Vatikan ve ramazan mesajı: Sevinçlere ve hüzünlere ortak olmak

Bu mesaj, ayrılık zamanında "bir araya gelme" ve ramazan ayında Vatikan ile Müslümanlar arasında "bir köprü kurma" çağrısıdır

Fotoğraf: EPA

Her yıl ramazan ayının gelişiyle birlikte ve Ramazan Bayramı'ndan önce, Vatikan ile özellikle de Arap ve İslam dünyası arasında, köprüler inşa etmek ve duvarları yıkmak için sevgi ve barış mesajı vermek âdettendir.

Bu yılın mesajı da birkaç gün önce Kardinal Miguel Ayuso Guixot tarafından gönderildi. "Hıristiyanlar ve Müslümanlar: Sevinçlerde ve Hüzünlerde Ortaklık" başlıklı mesajın girişinde şu sözler yer aldı:

Sevgili Müslüman kardeşlerim, komşularımızın ve dostlarımızın sevinçlerine ve üzüntülerine ortak olmaya devam edeceğiz. Çünkü Allah'ın sevgisi tüm insanlığı ve evreni kuşatır.

fazla oku

Bu bölüm, konuyla ilgili referans noktalarını içerir. (Related Nodes field)

Bu yılın mesajı, özellikle enflasyon ve yoksulluk gibi ekonomik çalkantılara yol açan salgından iki yıl sonra ve bunun ardından Rusya-Ukrayna savaşı gibi hızlı tempolu küresel değişiklikler ortamında geldi.

Kardinal Ayuso mesajına, kendi aile fertleri de dahil olmak üzere dünya çapında milyonlarca insanın ölümüne ve hastalanmasına yol açan salgını yeniden düşünmeye çağırarak başlıyor.

İslam dünyası ramazan ayını kutlarken, düşüncelerimiz, bizi himayesi altında koruyan Yüce Allah'a şükretmeye yöneliyor.
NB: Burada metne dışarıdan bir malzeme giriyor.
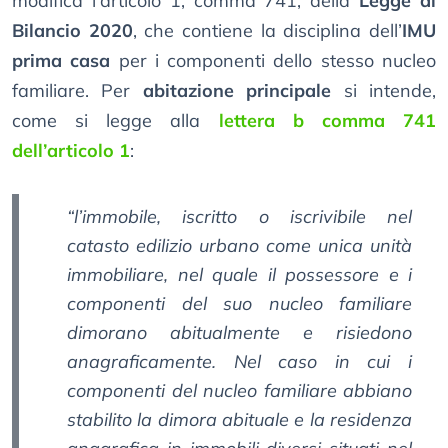
modifica l’articolo 1, comma 741, della
Legge di
Bilancio 2020
, che contiene la disciplina dell’
IMU
prima casa
per i componenti dello stesso nucleo
familiare. Per
abitazione principale
si intende,
come si legge alla
lettera b comma 741
dell’articolo 1
:
“l’immobile, iscritto o iscrivibile nel
catasto edilizio urbano come unica unità
immobiliare, nel quale il possessore e i
componenti del suo nucleo familiare
dimorano abitualmente e risiedono
anagraficamente. Nel caso in cui i
componenti del nucleo familiare abbiano
stabilito la dimora abituale e la residenza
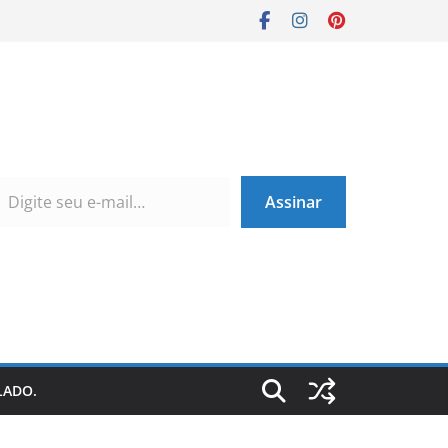
Assinar
LADO.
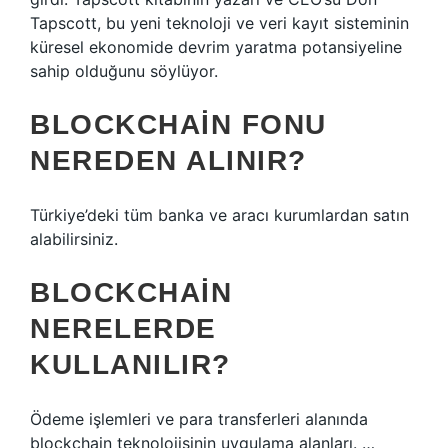
Tapscott, bu yeni teknoloji ve veri kayıt sisteminin
küresel ekonomide devrim yaratma potansiyeline
sahip olduğunu söylüyor.
BLOCKCHAIN FONU
NEREDEN ALINIR?
Türkiye’deki tüm banka ve aracı kurumlardan satın
alabilirsiniz.
BLOCKCHAIN
NERELERDE
KULLANILIR?
Ödeme işlemleri ve para transferleri alanında
blockchain teknolojisinin uygulama alanları. …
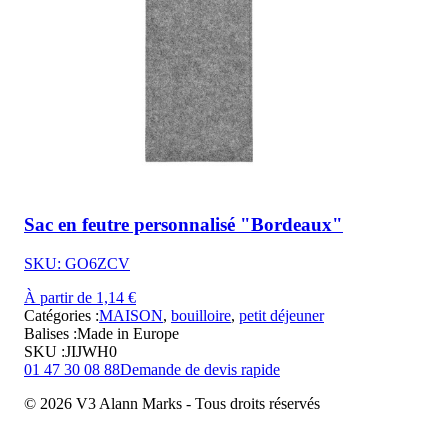
Sac en feutre personnalisé "Bordeaux"
SKU: GO6ZCV
À partir de 1,14 €
Catégories :
MAISON
,
bouilloire
,
petit déjeuner
Balises :
Made in Europe
SKU :
JIJWH0
01 47 30 08 88
Demande de devis rapide
© 2026 V3 Alann Marks - Tous droits réservés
Ayuso ekliyor:

Ölüler için hüzünle, hastalar için ise umutla dua ediyoruz.


Papa Francis'in Batı ile Doğu, İslam dünyası ve Hıristiyan dünyası arasındaki diyalog bağlarını güçlendirme hususunda açık bir umut taşıdığını söylemek bir sır değil.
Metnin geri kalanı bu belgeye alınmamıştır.